GIVEN RECORDS
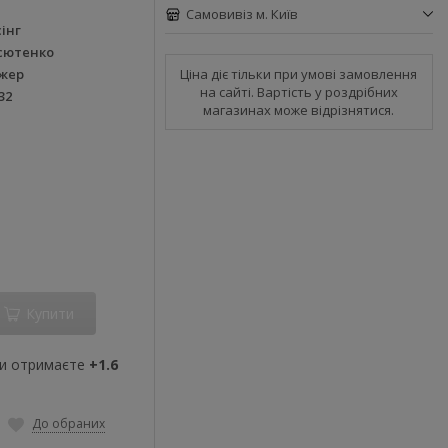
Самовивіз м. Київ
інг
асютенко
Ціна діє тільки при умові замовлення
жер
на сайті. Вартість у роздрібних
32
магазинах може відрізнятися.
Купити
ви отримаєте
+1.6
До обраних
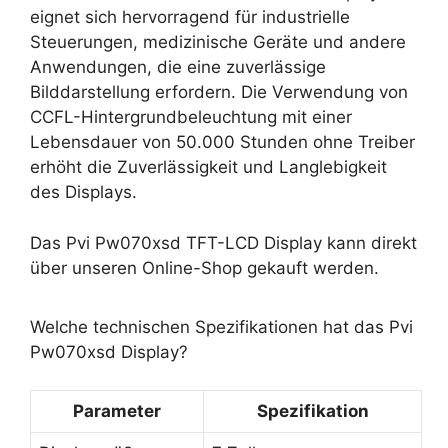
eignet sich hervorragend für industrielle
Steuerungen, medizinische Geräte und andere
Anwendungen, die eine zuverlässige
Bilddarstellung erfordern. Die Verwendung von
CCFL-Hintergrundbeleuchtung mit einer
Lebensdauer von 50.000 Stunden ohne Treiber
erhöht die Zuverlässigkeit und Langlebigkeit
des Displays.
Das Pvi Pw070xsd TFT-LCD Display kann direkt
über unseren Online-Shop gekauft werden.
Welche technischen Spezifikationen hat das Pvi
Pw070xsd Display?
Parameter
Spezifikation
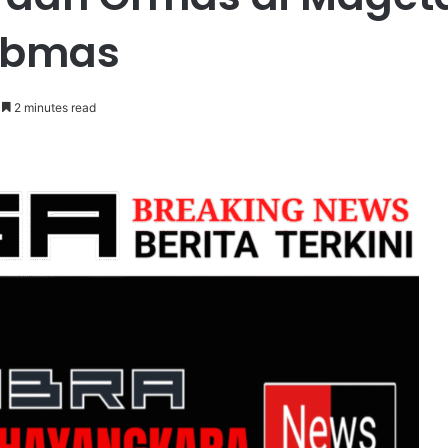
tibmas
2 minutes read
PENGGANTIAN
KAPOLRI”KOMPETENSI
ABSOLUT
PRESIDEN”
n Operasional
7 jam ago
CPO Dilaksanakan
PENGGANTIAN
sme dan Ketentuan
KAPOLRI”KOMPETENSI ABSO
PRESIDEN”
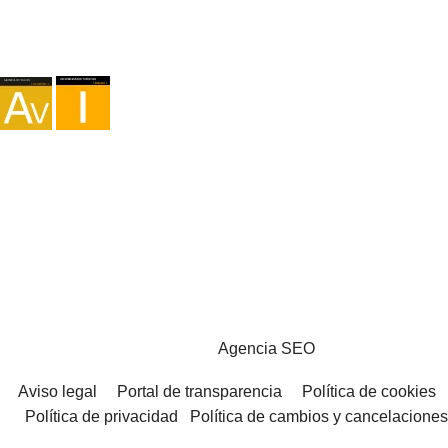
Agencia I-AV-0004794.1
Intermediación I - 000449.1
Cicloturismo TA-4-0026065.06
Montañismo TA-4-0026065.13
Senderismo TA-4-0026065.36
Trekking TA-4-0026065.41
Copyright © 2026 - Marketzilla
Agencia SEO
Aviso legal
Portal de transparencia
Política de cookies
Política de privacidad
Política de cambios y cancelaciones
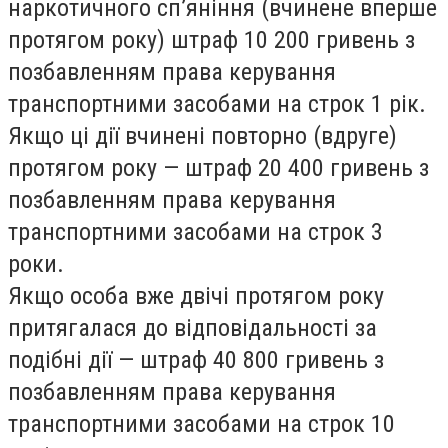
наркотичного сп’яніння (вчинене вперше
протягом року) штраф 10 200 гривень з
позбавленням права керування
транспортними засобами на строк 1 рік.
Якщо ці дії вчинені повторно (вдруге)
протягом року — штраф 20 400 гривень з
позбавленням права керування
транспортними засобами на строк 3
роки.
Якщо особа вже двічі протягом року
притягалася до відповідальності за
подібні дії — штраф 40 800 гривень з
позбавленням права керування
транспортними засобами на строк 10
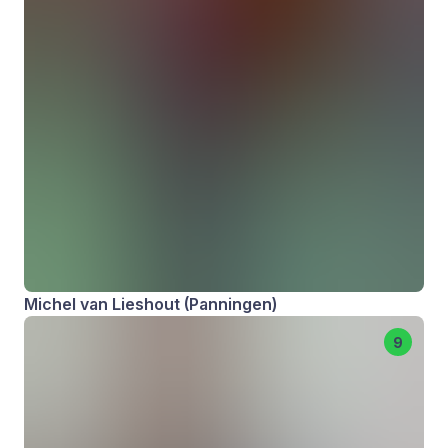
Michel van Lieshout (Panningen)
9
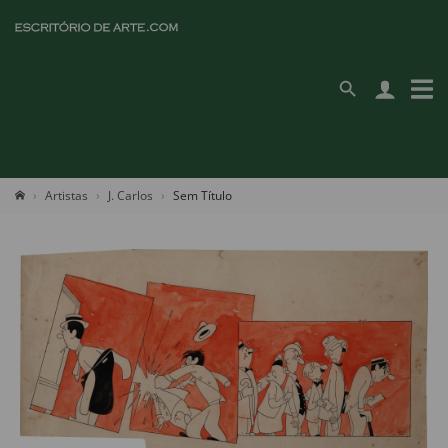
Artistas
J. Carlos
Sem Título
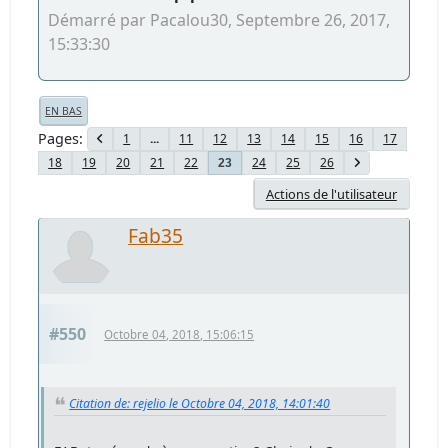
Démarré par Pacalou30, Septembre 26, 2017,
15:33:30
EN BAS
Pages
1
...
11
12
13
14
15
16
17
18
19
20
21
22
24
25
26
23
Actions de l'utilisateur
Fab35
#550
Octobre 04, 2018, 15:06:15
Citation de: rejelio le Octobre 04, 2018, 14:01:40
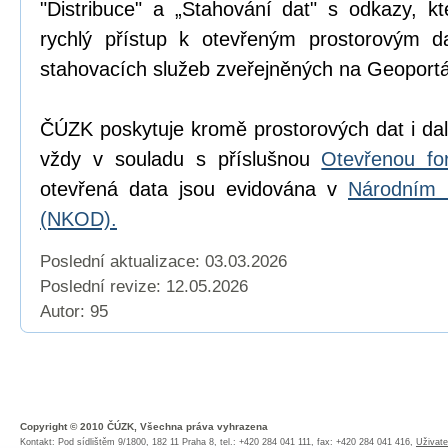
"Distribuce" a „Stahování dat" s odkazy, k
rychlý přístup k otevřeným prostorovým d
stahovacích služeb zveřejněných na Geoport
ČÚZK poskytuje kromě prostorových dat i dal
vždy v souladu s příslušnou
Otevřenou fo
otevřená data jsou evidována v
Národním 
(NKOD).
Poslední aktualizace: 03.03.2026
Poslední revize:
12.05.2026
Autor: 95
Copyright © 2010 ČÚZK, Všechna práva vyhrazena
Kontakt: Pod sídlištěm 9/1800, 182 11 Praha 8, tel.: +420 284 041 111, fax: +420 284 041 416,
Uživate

...

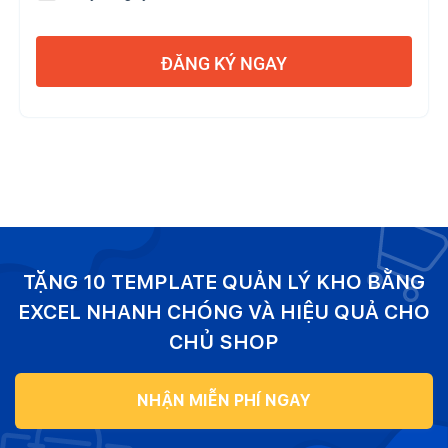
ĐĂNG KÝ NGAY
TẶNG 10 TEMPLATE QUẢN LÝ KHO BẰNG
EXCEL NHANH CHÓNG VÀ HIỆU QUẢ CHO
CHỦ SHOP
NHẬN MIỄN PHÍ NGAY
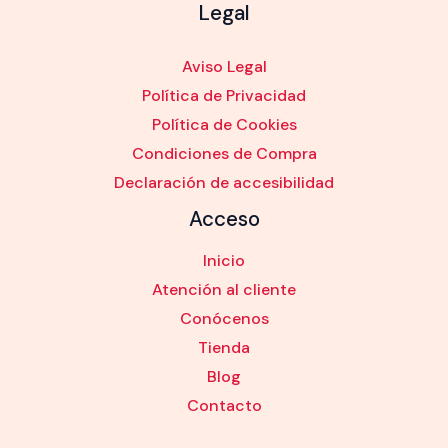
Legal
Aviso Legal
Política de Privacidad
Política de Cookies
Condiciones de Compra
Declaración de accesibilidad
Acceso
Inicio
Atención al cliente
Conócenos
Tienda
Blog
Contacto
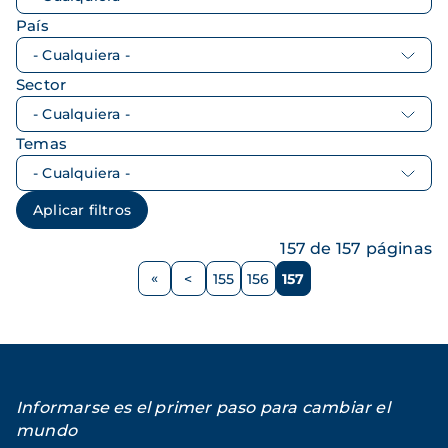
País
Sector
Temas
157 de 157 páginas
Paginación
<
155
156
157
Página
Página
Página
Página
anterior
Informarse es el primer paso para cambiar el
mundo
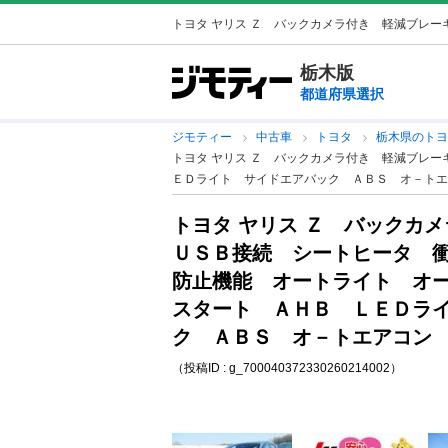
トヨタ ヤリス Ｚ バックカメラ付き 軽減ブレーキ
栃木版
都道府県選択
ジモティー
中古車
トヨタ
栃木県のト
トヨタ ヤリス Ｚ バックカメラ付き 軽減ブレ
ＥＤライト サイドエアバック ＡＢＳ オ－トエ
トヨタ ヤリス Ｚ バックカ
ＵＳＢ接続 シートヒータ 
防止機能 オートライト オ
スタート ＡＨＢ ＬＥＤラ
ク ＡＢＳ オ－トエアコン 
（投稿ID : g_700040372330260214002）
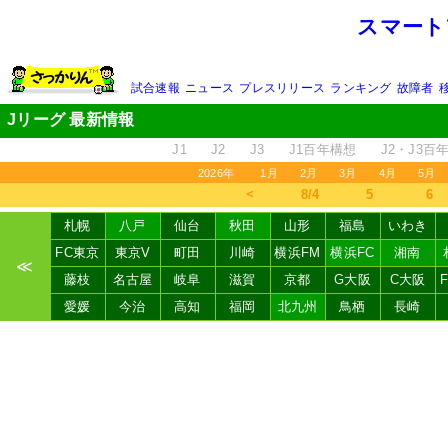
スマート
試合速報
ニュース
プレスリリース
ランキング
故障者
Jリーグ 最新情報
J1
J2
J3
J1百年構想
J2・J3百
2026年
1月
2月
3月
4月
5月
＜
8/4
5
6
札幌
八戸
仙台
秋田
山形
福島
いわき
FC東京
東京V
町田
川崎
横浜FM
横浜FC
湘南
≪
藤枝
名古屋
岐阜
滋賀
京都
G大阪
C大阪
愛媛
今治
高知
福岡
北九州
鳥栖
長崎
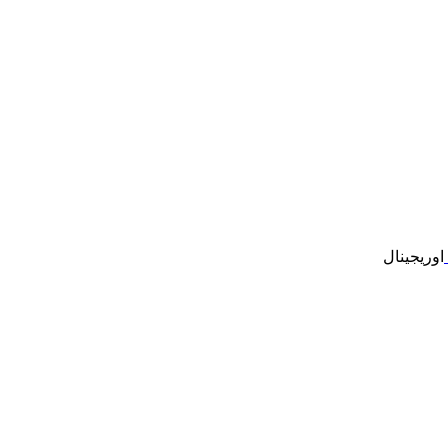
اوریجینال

* * *

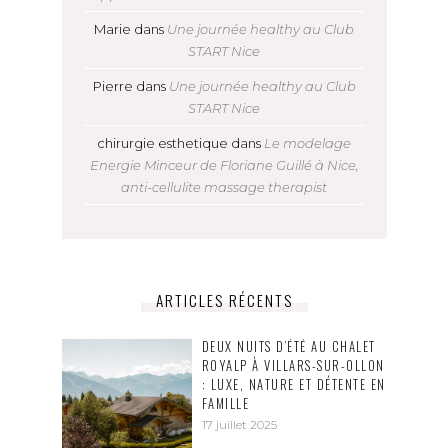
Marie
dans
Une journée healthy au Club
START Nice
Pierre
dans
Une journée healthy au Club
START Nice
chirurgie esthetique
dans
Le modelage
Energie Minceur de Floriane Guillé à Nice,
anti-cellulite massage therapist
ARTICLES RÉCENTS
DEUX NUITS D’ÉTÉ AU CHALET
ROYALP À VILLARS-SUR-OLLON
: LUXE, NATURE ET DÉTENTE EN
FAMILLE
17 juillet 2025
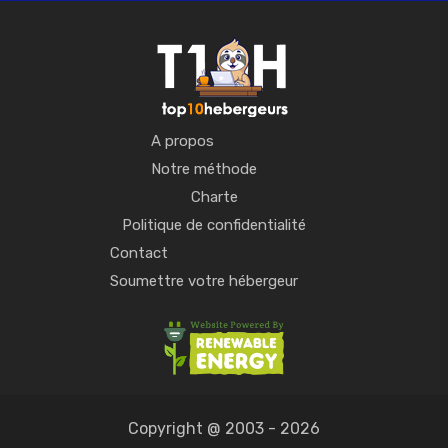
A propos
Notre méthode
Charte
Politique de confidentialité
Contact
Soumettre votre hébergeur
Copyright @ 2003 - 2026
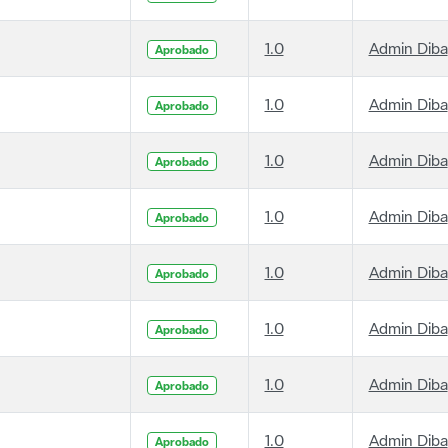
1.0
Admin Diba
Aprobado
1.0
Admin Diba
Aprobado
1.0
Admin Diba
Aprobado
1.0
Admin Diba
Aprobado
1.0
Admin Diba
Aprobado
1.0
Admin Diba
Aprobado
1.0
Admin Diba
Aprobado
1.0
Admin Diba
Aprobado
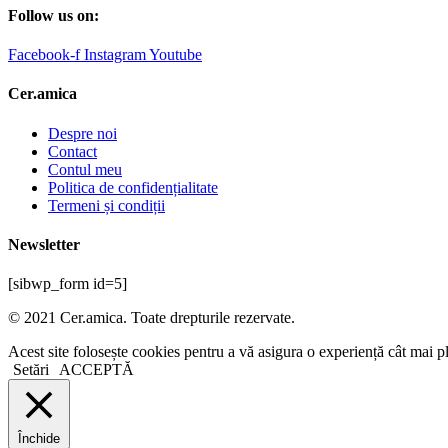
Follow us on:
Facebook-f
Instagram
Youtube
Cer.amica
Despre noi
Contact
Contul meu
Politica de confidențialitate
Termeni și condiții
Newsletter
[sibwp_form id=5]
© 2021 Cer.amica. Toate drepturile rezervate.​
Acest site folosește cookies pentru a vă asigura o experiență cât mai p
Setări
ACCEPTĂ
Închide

WORK INSTRUCTIONS
Which lines above carry the string "KAPOLRI"? Copy those lines.

SOLVED PROBLEM
KAPOLRI”KOMPETENSI
KAPOLRI”KOMPETENSI ABSO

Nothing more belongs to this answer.